ClawMark: A Living-World Benchmark for Multi-Turn, Multi-Day, Multimodal Coworker Agents
Abstract Overview
ClawMark is a benchmark for evaluating coworker-style language agents on multi-turn workflows that unfold across multiple in-universe working days. It places agents in a dynamic, stateful sandbox with five services—filesystem, email, calendar, knowledge base, and spreadsheet—where external state can change between turns through both announced and silent updates. The benchmark emphasizes raw multimodal evidence, including images, scanned PDFs, audio, video, and spreadsheets, and uses deterministic rule-based scoring rather than LLM-based judging. The current release contains 100 tasks across 13 professional scenarios, scored by 1,537 Python checkers over post-execution service state.
Novelty
The paper's main novelty is the combination of three evaluation properties usually separated in prior benchmarks: multi-day task structure with 2–6 turns per task, exogenous between-turn environment mutation (both announced and silent), and full multimodal office-style evidence delivered without pre-transcription. It is also distinctive in enforcing a no-LLM-as-judge protocol with deterministic checker-based verification and bit-identical re-run consistency requirements for release.
Results
Across seven frontier agent systems, the best weighted score is 75.8 (Claude Sonnet 4.6) while the best strict Task Success reaches only 20.0% (Claude Opus 4.6), indicating that partial progress is common but complete workflow completion remains rare. Turn-level analysis on the 73 three-turn tasks shows six of seven models drop in performance after the first exogenous environment update on Day 2, and failure-mode analysis reveals silent-change detection (56.5% fail rate) and backend writeback (53.6% fail rate) as the dominant failure categories.
Key Points
- ClawMark evaluates agents in evolving multi-day office workflows with exogenous between-turn state changes, rather than single static episodes, spanning 100 tasks across 13 professional scenarios.

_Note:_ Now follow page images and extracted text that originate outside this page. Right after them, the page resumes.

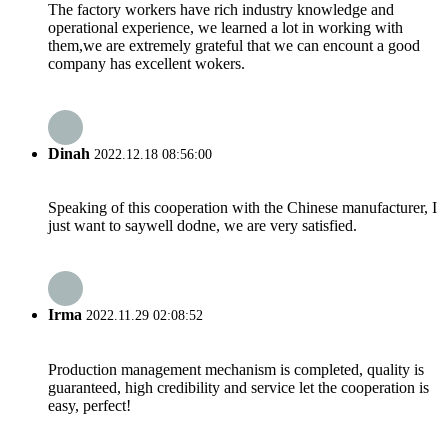
The factory workers have rich industry knowledge and
operational experience, we learned a lot in working with
them,we are extremely grateful that we can encount a good
company has excellent wokers.
Dinah
2022.12.18 08:56:00
Speaking of this cooperation with the Chinese manufacturer, I
just want to saywell dodne, we are very satisfied.
Irma
2022.11.29 02:08:52
Production management mechanism is completed, quality is
guaranteed, high credibility and service let the cooperation is
easy, perfect!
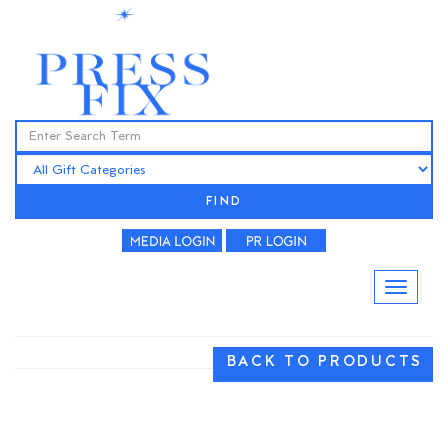
FIND
BACK TO PRODUCTS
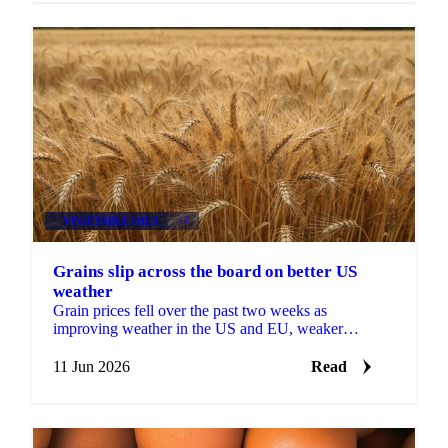
VEGETABLE OILS
+2
Grains slip across the board on better US
weather
Grain prices fell over the past two weeks as
improving weather in the US and EU, weaker
soybeans, and softer Brent crude pulled the complex
lower. Grains...
11 Jun 2026
Read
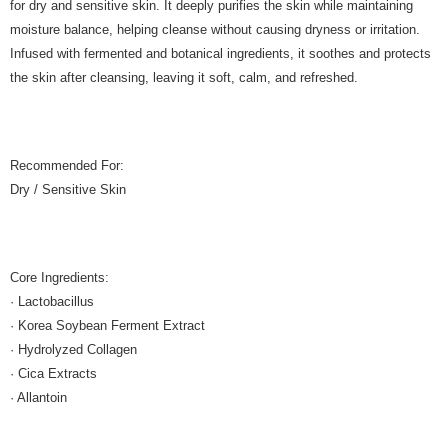
for dry and sensitive skin. It deeply purifies the skin while maintaining
moisture balance, helping cleanse without causing dryness or irritation.
Infused with fermented and botanical ingredients, it soothes and protects
the skin after cleansing, leaving it soft, calm, and refreshed.
Recommended For:
Dry / Sensitive Skin
Core Ingredients:
· Lactobacillus
· Korea Soybean Ferment Extract
· Hydrolyzed Collagen
· Cica Extracts
· Allantoin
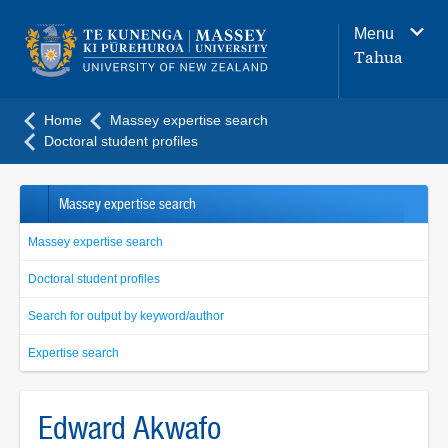
Main
Menu
navigation
Tahua
menu
Home
Massey expertise search
Doctoral student profiles
Massey expertise search
Massey expertise search
Doctoral student profiles
Search for output by keyword/author
Expertise search
Edward Akwafo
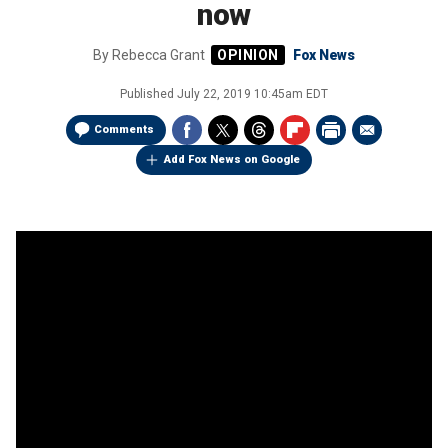
now
By
Rebecca Grant
Fox News
Published
July 22, 2019 10:45am EDT
Comments
Add Fox News on Google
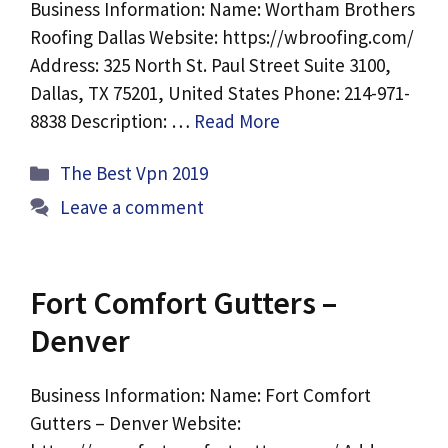
Business Information: Name: Wortham Brothers
Roofing Dallas Website: https://wbroofing.com/
Address: 325 North St. Paul Street Suite 3100,
Dallas, TX 75201, United States Phone: 214-971-
8838 Description: …
Read More
Categories
The Best Vpn 2019
Leave a comment
Fort Comfort Gutters –
Denver
Business Information: Name: Fort Comfort
Gutters – Denver Website:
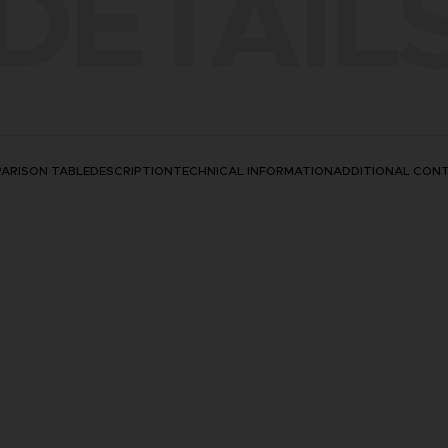
DETAIL
ARISON TABLE
DESCRIPTION
TECHNICAL INFORMATION
ADDITIONAL CON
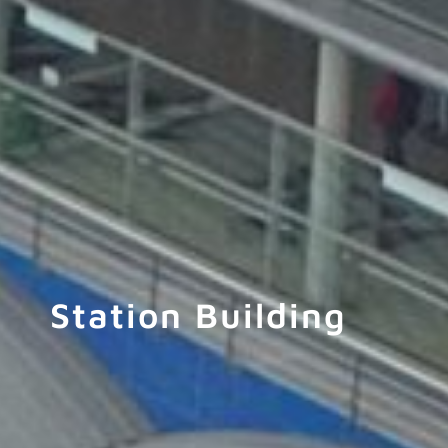
Station Building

- The benchmark uses five stateful sandboxed services and rule-based scoring with 1,537 deterministic Python checkers (including 55 red-line constraints), avoiding LLM-as-judge evaluation and requiring bit-identical verdicts across re-runs.
- Empirical results show substantial headroom: no model exceeds 75.8 weighted score, strict Task Success remains at most 20.0%, and the two dominant failure modes—silent-change detection (56.5% fail rate) and backend writeback (53.6% fail rate)—highlight adaptation to exogenous state changes as a key open challenge.